Aeration of the reactor with air during aerobic processes or phase I oxygen can go the same direction (from bottom to top) as in phase III but are below the vertebral point. Will the bed additionally sprinkled, so is the flowing down per unit of time Amount of liquid limited by the flood point. The liquid is above the flood point  discharged with the gas upwards.

There is a restriction due to vortex and / or flood points not if the system is in phase I as a trickle is operated, d. H. when liquid and gas Flows through the bed from top to bottom.

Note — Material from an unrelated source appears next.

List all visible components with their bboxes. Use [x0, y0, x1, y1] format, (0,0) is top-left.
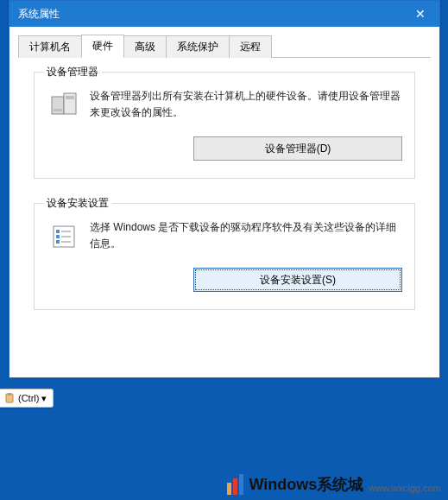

These variants are interesting for processes in which non-volatile fermentation products are formed, such as. B. in citric acid synthesis (Table 2). Become suitable Carrier for immobilizing the microorganisms and / or enzymes are used, so the sprinkling during fluidization will continue in phase III (Turbulence contact absorber).  

Table 1

Operating conditions for solid fermentation

Table 2

Examples of solid fermentation

Claims (8)

1. Process for the production of biotechnological products by solid fermentation of moist, granulated biomass formed from carrier mass and from substrate for the microorganisms used for the fermentation, in which the metabolic products of the microorganisms are removed by a gas, characterized by
Allowing the moist, granulated biomass to rest in a bed during phase I,
Evacuating the tank with a vacuum pump and maintaining the biomass at a given vacuum during a phase II,
Supplying the gas at a flow rate above the vortex point during a phase III, and
Repeat phases I to III when the gas has reached the pressure selected for phase I again. 2. The method according to claim 1, characterized in that that ground and moistened cereal products as a carrier mass and as a substrate for those used for fermentation Microorganisms are used, and that for Digestion of suitable amylases and / or amylopeptidases be added to the granules. 3. The method according to claim 2, characterized in that pregelatinized as a carrier mass and as a substrate Starch products are used. 4. The method according to claim 1, characterized in that cellulose as a carrier and as a substrate for the microorganisms used for fermentation and that suitable for the digestion of cellulose Cellulases are added to the granules. 5. The method according to claim 1, characterized in that as a carrier for the microorganisms porous plastics be used. 6. The method according to any one of the preceding claims, characterized in that the microorganisms themselves as a carrier and as a biotechnologically active component be used.   7. The method according to any one of the preceding claims characterized in that in the production of ethanol and yeast the alcohol distilled off during phase II becomes. 8. The method according to claim 7, characterized in that that breathing defective yeasts are used for ethanol production will.